- **Recorded data**:
- Opening Delimiter -

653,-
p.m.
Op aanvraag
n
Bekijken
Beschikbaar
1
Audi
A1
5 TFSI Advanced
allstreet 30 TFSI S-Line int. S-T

- Closing Delimiter -
- Opening Delimiter -

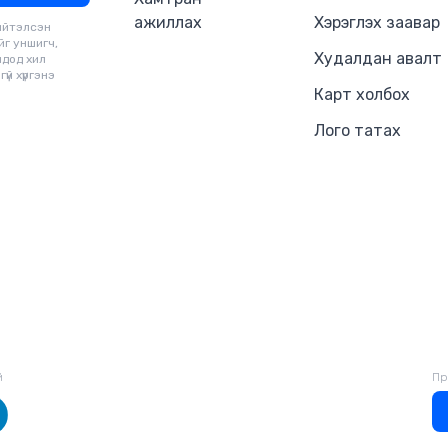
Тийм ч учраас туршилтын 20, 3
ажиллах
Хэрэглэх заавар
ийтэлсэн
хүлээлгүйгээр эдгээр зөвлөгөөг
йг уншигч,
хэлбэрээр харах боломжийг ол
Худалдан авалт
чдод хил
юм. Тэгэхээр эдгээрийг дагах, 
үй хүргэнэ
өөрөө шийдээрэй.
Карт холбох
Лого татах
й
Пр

- Closing Delimiter -

- **Exercise**: The lines to copy are those in the records above containing the word "TFSI".

- **Written response**:
5 TFSI Advanced
allstreet 30 TFSI S-Line int. S-T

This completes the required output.